As the first morning session got underway, I could sense fear in the room. People were avoiding eye contact and sitting apart from those with whom they had issues. The steady buzz of nervous small talk was awkward and tense.
On a flipchart I drew an arc, which I called the ARC of Engagement (The Gauge). At the far left I wrote Resistor, then Skeptic, followed by Wait-and-see in the middle; to the right I wrote Experimentor, and to the far right Co-creator. I told them, “I’d like you each to identify where you are on this gauge.” Silence. Then I heard a voice in the back say, “I’m skeptical; I don’t believe that we’ll make any headway over the next few days.” People began to speak openly about how they were feeling.
After two days, the leadership team had many powerful insights and ideas about how to transform their culture. Over the next few years, this entertainment company became the darling of Hollywood studios. In a few years, the company’s revenues increased more than 20-fold! It also earned a reputation as a great place to work, and was attracting new talent. Every executive in attendance that day remembers it as the beginning of a journey into trust that laid the foundation for success moving forward.
After that weekend I interviewed the attendees and captured their feelings. The COO noted: “Going in, there was a lot of trepidation. Someone said they thought they were being sent away to a growth camp. People were afraid that if they didn’t grow, they were going to be fired. If we had a chance to opt out, everyone would have. The real fear was that if we participated and somehow failed, we would be out of a job. Before that weekend I used to compare us to a submarine, all submerged. But today we can discuss honestly things we would never discuss before and resolve conflicts.”

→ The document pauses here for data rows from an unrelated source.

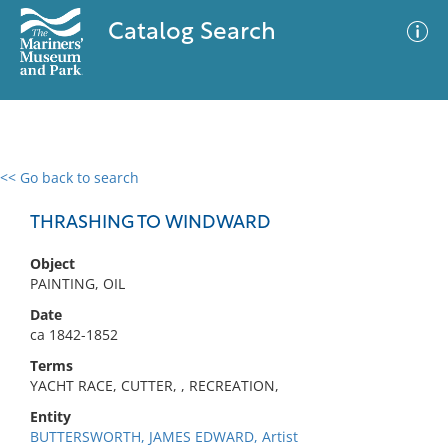
Catalog Search
<< Go back to search
0 results
Advanced Search
Filter
THRASHING TO WINDWARD
Object
PAINTING, OIL
No results meet your criteria
Date
ca 1842-1852
Terms
YACHT RACE, CUTTER, , RECREATION,
Entity
BUTTERSWORTH, JAMES EDWARD, Artist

By using the Conversational Dashboard, they learned to see where people were in the conversation—Protect and Primitive Brain or Partner and Executive Brain. As they learned to map the interaction dynamics, they could see which interactions disabled conversations and which ones enabled healthy conversations. Once they understood how to have productive, quality conversations, the team took control of their destiny.
They also learned to reframe, refocus, and redirect their conversations to move from a protective stance to a partnering one. These 3 Rs can help you interrupt a conversational pattern that is not working and let you access Level III wisdom in the moment, even in the face of conflict or the negative power of emotional triggers.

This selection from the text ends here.